Selbst in der – gegenüber dem französischen Original – deutlich „entschärften“ Librettofassung Da Pontes, beinhaltete Die Hochzeit des Figaro für ein Publikum des 18. Jahrhunderts noch immer eine nicht zu unterschätzende Portion Sozialkritik – widerlegt die Handlung des Stückes doch eindringlich die zur damaligen Zeit behauptete Konvergenz von Geistes- und Geburtenadel: Mit dem Grafen Almaviva steht ein spanischer Edelmann im Zentrum der Geschehnisse, der seine Ehefrau zu betrügen und der Verlobten seines Dieners Figaro nachzustellen versucht – und dafür am Ende vor aller Welt bloßgestellt wird. Auch wenn Da Ponte einige der heikelsten Textpassagen in seinem italienischen Librettotext aussparte, so tat Mozart dennoch sein Möglichstes, um – ohne einen Konflikt mit den Zensurbehörden zu riskieren – den subversiven Charakter von BeaumarchaisʼVorlage treffsicher einzufangen – wenn auch nicht immer auf der textlichen, so doch umso mehr auf der musikalischen Ebene: Eigentlich hätte, den Opernkonventionen des 18. Jahrhunderts entsprechend, die Partie des Grafen für einen Tenor notiert werden müssen. Doch legte Mozart dessen Partie, genau wie die seines Kammerdieners Figaro, für einen Bariton an.
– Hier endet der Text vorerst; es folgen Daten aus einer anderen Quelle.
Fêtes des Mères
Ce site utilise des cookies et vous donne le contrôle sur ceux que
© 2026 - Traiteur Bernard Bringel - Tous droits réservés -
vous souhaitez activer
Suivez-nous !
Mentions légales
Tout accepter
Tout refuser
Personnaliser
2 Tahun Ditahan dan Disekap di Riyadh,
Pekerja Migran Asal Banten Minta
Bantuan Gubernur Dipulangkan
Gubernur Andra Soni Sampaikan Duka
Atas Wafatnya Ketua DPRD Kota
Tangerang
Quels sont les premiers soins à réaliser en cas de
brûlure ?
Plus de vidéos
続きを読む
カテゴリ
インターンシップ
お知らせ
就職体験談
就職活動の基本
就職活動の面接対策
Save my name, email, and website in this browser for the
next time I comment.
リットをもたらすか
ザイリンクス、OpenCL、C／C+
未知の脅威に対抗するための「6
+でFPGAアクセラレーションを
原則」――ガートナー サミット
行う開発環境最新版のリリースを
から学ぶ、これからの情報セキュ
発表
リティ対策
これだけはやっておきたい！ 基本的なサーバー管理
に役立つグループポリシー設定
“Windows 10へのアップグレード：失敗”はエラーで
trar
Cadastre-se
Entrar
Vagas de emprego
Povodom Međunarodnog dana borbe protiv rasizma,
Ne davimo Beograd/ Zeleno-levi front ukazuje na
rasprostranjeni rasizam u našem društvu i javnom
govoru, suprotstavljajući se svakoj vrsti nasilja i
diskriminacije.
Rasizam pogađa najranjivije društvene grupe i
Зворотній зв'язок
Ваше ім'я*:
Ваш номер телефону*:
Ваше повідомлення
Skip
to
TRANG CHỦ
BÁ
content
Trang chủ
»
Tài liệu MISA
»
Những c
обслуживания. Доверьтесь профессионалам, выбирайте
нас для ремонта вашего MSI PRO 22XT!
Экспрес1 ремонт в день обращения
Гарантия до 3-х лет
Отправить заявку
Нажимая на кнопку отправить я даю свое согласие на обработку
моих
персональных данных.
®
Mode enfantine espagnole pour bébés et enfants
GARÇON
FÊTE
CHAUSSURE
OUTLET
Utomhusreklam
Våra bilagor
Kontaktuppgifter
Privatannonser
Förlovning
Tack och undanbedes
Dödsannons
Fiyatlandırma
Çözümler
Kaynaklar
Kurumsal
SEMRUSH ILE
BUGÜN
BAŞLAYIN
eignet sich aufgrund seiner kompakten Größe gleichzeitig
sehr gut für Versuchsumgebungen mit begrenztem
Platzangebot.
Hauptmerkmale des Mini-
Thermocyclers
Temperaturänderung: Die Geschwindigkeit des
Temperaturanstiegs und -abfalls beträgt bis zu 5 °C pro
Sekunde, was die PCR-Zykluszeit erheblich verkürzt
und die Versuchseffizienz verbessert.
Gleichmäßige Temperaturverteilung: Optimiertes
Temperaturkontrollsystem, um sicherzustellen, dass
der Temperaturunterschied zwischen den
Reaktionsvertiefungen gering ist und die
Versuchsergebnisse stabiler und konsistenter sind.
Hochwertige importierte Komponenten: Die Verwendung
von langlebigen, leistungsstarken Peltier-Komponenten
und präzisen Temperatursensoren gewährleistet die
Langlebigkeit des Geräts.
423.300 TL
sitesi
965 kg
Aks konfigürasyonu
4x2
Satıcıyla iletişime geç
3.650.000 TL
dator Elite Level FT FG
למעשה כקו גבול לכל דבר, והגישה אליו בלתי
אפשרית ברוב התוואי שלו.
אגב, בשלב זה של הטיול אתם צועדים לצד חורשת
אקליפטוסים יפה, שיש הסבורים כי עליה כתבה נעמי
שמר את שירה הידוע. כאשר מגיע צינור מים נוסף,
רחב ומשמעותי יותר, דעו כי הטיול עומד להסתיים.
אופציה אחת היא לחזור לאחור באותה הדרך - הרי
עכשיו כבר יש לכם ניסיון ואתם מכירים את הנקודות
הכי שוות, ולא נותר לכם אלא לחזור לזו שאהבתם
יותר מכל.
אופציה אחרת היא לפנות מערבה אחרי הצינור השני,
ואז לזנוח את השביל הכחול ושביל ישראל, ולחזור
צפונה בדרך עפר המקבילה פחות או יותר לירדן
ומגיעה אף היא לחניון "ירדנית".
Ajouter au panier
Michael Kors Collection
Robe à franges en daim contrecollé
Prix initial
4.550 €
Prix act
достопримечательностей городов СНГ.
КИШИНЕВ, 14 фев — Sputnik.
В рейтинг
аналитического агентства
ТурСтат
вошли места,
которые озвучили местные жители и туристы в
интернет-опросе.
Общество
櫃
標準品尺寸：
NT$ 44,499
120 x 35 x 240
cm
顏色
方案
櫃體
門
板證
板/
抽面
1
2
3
Die Botschaft ist klar: Beide Antagonisten begegnen sich, trotz unüberwindlicher Standesunterschiede, auf gleicher Stimm- und damit Augenhöhe.
7. Wiedersehen und Kennenlernen

Bereichern das Dortmunder Figaro-Ensemble auf der Bühne: die Countertenöre Maayan Licht (© Eyal Regev) und Samuel Mariño (© Olivier Allard).
Mit Die Hochzeit des Figaro eröffnet die Oper Dortmund am 21. September 2025 ihre neue Spielzeit. Hierbei trifft das Publikum sowohl auf alte Bekannte als auch auf neue Gesichter: Derweil die Inszenierung in den bewährten Händen von Regisseur Vincent Boussard liegt, dessen La traviata in der vergangenen Saison von Publikum und Presse gleichermaßen gefeiert wurde, startet Dortmunds neuer Generalmusikdirektor Jordan de Souza mit dieser Produktion in seine erste Dortmunder Opernsaison. Und mit Maayan Licht und Samuel Mariño bereichern gleich zwei Countertenöre als Gäste das Dortmunder Opernensemble, die in alternierender Besetzung die Partie des liebestollen Pagen Cherubino verkörpern werden.